**TASK OBJECTIVE**
From the data that follows, print exactly the lines starting at the one containing "transactions" and ending at the one containing "Recent data from the"; include both of them and nothing more.

DATA FOR ANALYSIS Start Marker

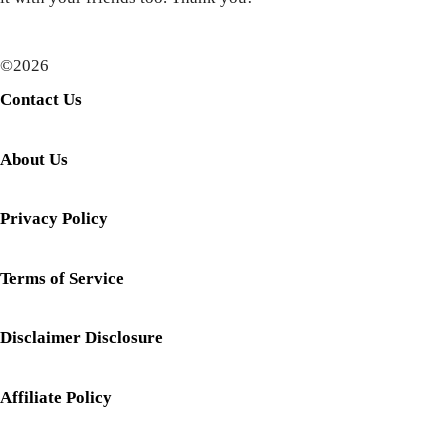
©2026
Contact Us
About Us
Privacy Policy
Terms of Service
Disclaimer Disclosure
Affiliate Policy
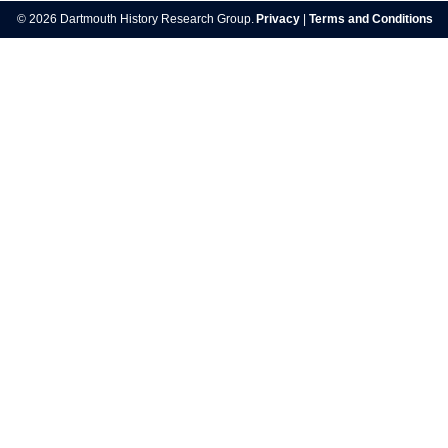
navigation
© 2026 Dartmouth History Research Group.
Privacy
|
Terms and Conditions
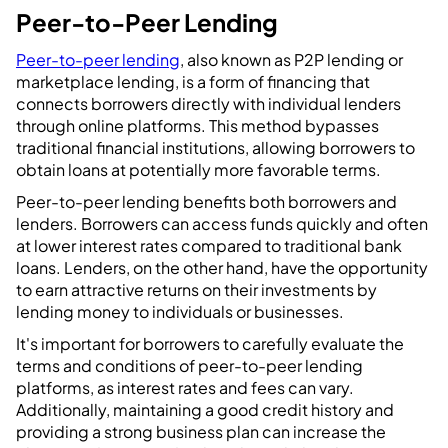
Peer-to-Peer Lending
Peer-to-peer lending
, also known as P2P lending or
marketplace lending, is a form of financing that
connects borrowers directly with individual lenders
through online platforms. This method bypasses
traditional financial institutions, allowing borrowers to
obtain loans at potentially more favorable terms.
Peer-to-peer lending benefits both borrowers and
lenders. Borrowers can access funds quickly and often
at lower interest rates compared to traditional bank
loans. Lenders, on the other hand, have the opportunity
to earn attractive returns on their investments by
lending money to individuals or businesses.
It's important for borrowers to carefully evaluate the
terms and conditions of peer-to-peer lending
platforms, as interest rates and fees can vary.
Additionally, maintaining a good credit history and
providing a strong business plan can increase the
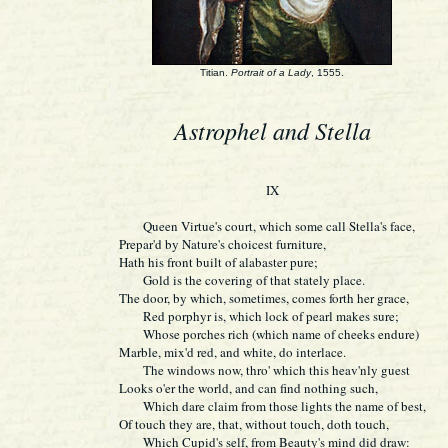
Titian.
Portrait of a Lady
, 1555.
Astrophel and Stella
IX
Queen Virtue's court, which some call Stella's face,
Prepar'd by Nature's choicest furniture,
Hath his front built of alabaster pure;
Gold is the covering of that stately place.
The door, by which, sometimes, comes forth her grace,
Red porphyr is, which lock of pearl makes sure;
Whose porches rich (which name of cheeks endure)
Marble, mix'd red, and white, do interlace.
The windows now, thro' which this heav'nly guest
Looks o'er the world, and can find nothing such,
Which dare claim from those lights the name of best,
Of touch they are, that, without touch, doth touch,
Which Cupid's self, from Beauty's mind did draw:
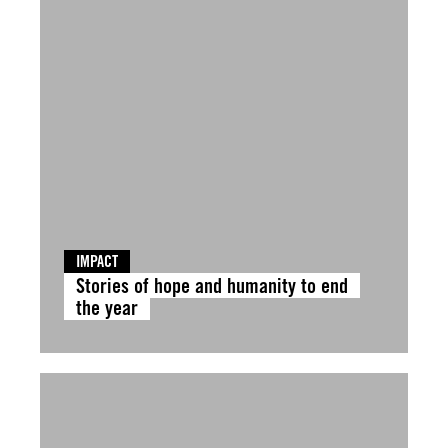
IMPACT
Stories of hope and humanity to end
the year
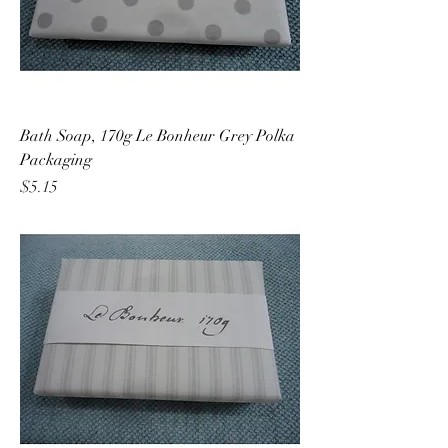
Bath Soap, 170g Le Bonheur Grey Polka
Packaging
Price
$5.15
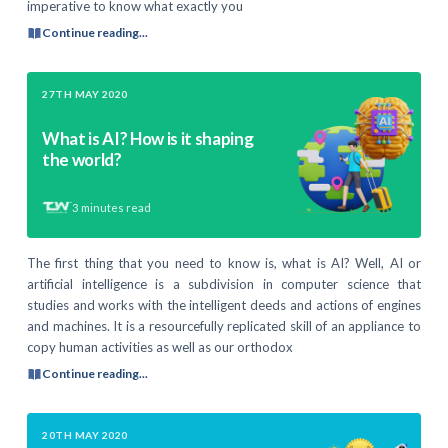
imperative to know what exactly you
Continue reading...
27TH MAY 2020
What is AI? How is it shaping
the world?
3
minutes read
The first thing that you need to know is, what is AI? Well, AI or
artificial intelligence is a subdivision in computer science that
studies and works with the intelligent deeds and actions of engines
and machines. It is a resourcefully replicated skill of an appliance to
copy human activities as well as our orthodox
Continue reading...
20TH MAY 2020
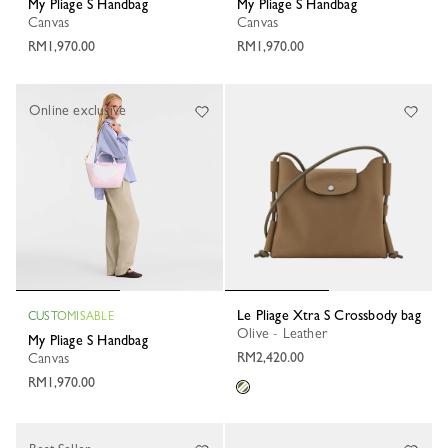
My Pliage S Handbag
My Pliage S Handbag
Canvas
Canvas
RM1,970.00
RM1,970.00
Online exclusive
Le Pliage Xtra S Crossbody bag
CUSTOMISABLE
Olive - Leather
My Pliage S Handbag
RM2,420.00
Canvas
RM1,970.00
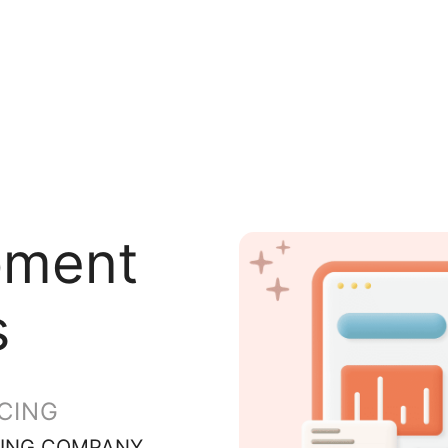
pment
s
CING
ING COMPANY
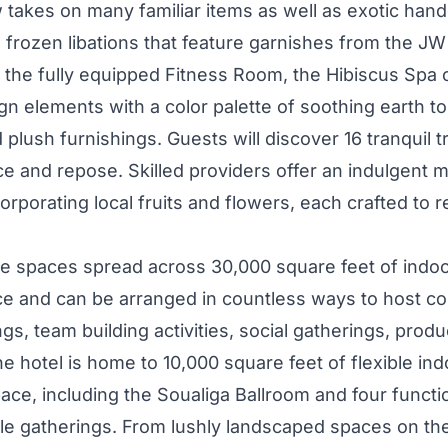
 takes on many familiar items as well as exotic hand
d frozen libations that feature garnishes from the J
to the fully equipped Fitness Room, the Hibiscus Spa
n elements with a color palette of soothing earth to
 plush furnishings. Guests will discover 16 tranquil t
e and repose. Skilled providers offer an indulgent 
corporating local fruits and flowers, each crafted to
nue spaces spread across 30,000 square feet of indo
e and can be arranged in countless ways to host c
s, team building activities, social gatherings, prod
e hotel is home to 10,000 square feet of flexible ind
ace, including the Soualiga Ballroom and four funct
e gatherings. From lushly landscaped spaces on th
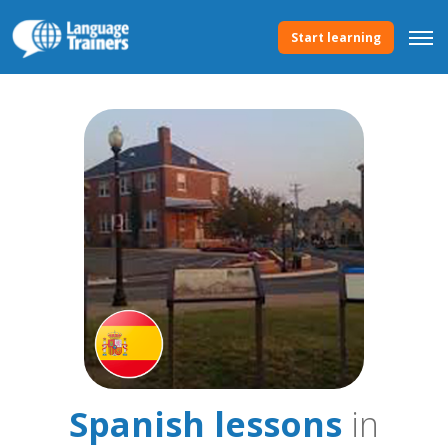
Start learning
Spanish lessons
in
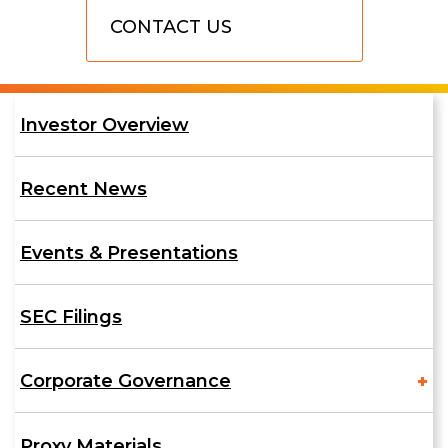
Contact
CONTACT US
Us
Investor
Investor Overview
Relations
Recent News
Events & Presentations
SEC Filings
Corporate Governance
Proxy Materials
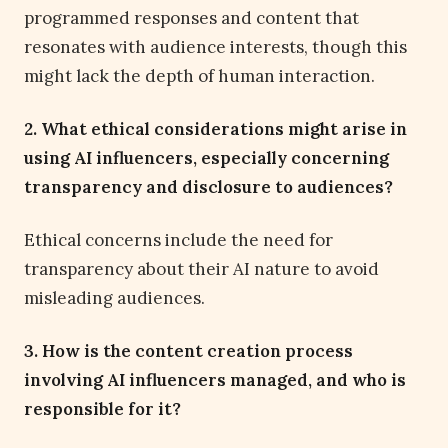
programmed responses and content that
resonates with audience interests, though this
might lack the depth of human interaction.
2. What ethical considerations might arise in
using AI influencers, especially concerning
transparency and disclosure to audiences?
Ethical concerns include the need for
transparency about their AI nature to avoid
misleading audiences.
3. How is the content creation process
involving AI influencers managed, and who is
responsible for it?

DATA FOR ANALYSIS End Marker
DATA FOR ANALYSIS Start Marker

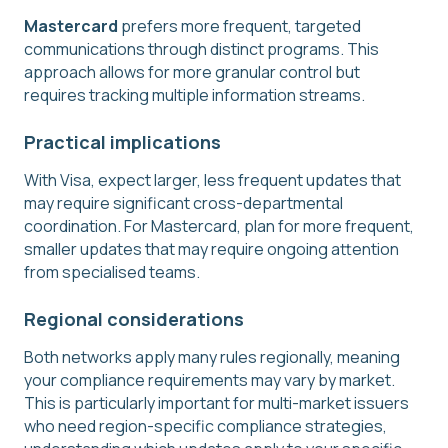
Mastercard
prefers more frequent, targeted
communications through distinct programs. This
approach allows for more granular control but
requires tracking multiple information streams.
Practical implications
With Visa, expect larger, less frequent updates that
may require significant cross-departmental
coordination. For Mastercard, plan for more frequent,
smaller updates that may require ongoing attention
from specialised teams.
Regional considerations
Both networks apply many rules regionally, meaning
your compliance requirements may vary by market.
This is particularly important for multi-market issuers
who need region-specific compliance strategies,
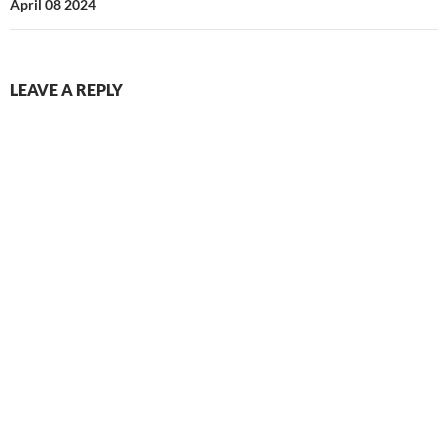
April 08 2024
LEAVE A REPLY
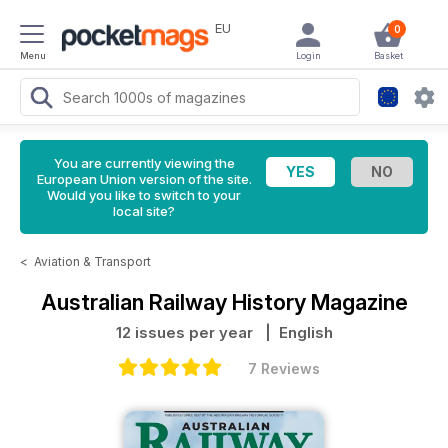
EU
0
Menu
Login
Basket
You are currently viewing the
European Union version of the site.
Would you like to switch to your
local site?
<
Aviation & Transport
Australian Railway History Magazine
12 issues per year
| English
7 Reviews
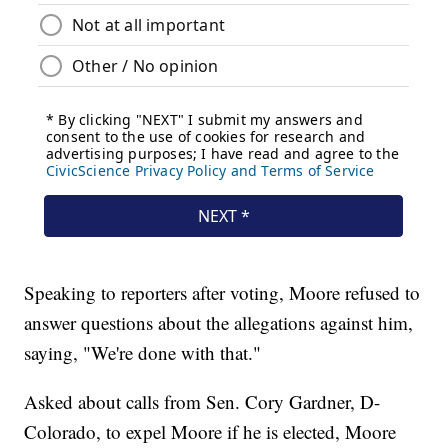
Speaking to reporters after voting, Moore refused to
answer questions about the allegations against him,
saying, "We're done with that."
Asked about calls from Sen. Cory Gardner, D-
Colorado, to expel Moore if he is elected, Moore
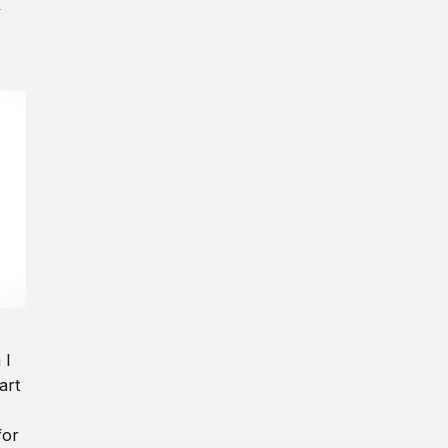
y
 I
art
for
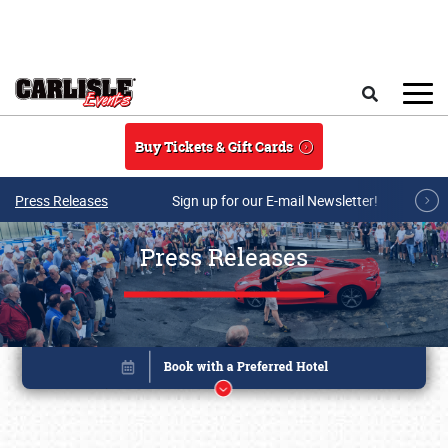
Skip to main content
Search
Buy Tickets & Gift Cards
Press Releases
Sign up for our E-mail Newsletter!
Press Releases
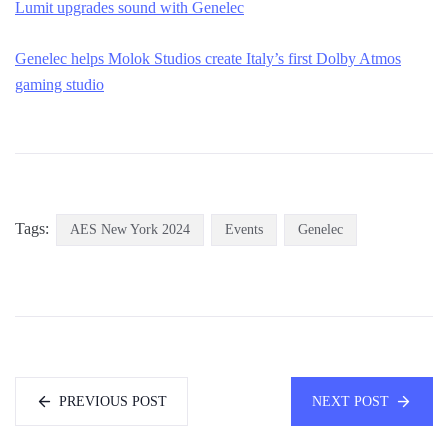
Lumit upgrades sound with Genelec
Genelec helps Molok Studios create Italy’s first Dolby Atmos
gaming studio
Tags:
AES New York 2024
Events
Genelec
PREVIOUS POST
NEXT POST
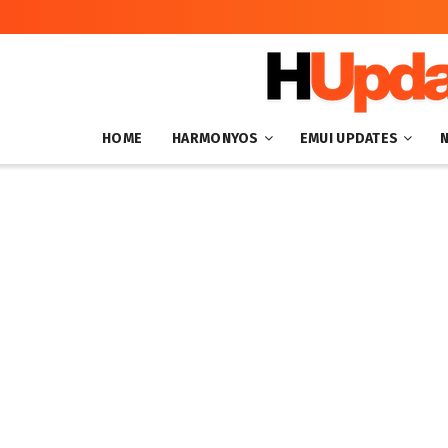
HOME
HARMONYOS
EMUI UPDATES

DATA FOR ANALYSIS End Marker
DATA FOR ANALYSIS Start Marker

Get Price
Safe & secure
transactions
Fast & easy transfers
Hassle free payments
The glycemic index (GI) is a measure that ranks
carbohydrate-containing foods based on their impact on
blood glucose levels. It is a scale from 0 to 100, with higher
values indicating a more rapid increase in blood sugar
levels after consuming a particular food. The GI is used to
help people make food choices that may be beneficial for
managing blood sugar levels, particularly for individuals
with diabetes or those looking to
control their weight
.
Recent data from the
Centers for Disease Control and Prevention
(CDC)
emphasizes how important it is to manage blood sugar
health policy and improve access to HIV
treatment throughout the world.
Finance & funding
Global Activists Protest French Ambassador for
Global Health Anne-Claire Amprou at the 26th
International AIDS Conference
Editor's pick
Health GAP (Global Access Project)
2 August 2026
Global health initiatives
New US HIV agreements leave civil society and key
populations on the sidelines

DATA FOR ANALYSIS End Marker

**EXPECTED ANSWER**
transactions
Fast & easy transfers
Hassle free payments
The glycemic index (GI) is a measure that ranks
carbohydrate-containing foods based on their impact on
blood glucose levels. It is a scale from 0 to 100, with higher
values indicating a more rapid increase in blood sugar
levels after consuming a particular food. The GI is used to
help people make food choices that may be beneficial for
managing blood sugar levels, particularly for individuals
with diabetes or those looking to
control their weight
.
Recent data from the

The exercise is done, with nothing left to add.